1. ## exponents: proofs

Prove (i) $x^{n}y^{n} = (xy)^{n}$ for nonzero real numbers $x,y$ and integers $n$

Prove (ii) $x^{m+n} = x^{m}x^{n}$ for nonzero real numbers $x$ and integers $m,n$.

Use the definition: $x^{-m} = \frac{1}{x^{m}}$ for $m > 0$.

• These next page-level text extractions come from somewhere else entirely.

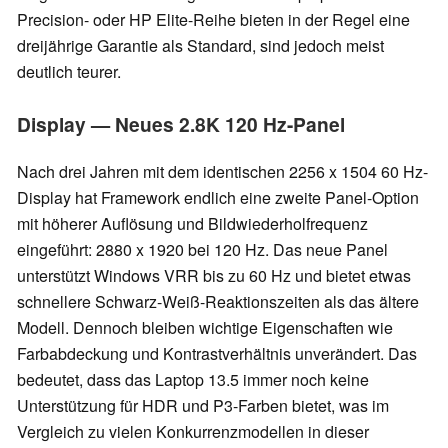
Precision- oder HP Elite-Reihe bieten in der Regel eine
dreijährige Garantie als Standard, sind jedoch meist
deutlich teurer.
Display — Neues 2.8K 120 Hz-Panel
Nach drei Jahren mit dem identischen 2256 x 1504 60 Hz-
Display hat Framework endlich eine zweite Panel-Option
mit höherer Auflösung und Bildwiederholfrequenz
eingeführt: 2880 x 1920 bei 120 Hz. Das neue Panel
unterstützt Windows VRR bis zu 60 Hz und bietet etwas
schnellere Schwarz-Weiß-Reaktionszeiten als das ältere
Modell. Dennoch bleiben wichtige Eigenschaften wie
Farbabdeckung und Kontrastverhältnis unverändert. Das
bedeutet, dass das Laptop 13.5 immer noch keine
Unterstützung für HDR und P3-Farben bietet, was im
Vergleich zu vielen Konkurrenzmodellen in dieser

23. (i) Proof: We use induction on $n$ . Case #1: $n > 0$. Base case: For $n = 0$, $x^{0}y^{0} = 1 = (xy)^{0}$. Inductive step: Suppose now as inductive hypothesis that $x^{k}y^{k} = (xy)^{k}$ for any real numbers $x, y$ and for a non-negative integers $n$. Then $xy(x^{k}y^{k}) = x^{k+1}y^{k+1} = xy(xy)^{k} = (xy)^{k+1}$. Case #2: $n < 0$. Base case: For $n = 0$, $\frac{1}{x^{0}}\frac{1}{y^{0}} = \frac{1}{(xy)^{0}} = 1$ for $n > 0$. Suppose now as induction hypothesis that $\frac{1}{x^{k}}\frac{1}{y^{k}} = \frac{1}{(xy)^{k}}$ for some positive integer $k$. Then $\frac{1}{xy}\frac{1}{x^{k}}\frac{1}{y^{k}} = \frac{1}{x^{k+1}}\frac{1}{y^{k+1}} = \frac{1}{xy}\frac{1}{(xy)^{k}} = \frac{1}{(xy)^{k+1}}$. Conclusion: Hence, by induction, $x^{n}y^{n} = (xy)^{n}$ for any real numbers $x, y$ and for integers $n$. $\square$

(ii) Proof: We use induction on $n$. Case #1: $m,n > 0$. Base case: For $n = 0$, $x^{m+0} = x^{m} = x^{m}x^{0}$. Inductive step: Suppose now as inductive hypothesis that $x^{m+k} = x^{m}x^{k}$ for any real numbers $x,y$ and for non-negative integers $m,n$. Then $x \cdot x^{m+k} = x^{m+k+1} = x\cdot x^{m}x^{k} = x^{m}x^{k+1}$. Case #2: $m,n < 0$. Base case: For $n = 0$, $\frac{1}{x^{n}} = \frac{1}{x^{n}}$. Inductive step: Suppose now as inductive hypothesis that $\frac{1}{x^{m+k}} = \frac{1}{x^{m}x^{k}}$ for some positive integer $k$. Then $\frac{1}{x}\frac{1}{x^{m+k}} = \frac{1}{x^{m+k+1}} = \frac{1}{x}\frac{1}{x^{m}x^{k}} = \frac{1}{x^{m}x^{k+1}}$. Case #3: $m >0, n< 0$. Base case: For $n = 0$, $x^m = x^m$. (a) $x^{m+n} > 0$ or (b) $x^{m+n} < 0$. Inductive step: If (a), then suppose as inductive hypothesis that $x^{m+k} = \frac{x^{m}}{x^{k}}$. Then $x \cdot x^{m+k} = x^{m+k+1} = x \cdot \frac{x^{m}}{x^{k}} = \frac{x^{m+1}}{x^{k}} = \frac{x^{m}}{x^{k+1}}$. Conclusion: Hence, by induction, $x^{m+n} = x^{m}x^{n}$ for any real numbers $x$ and for $m,n$. $\square$

For (ii) am I considering the cases correctly? Am I doing this incorrectly?

Thanks

2. They look good to me.

-Dan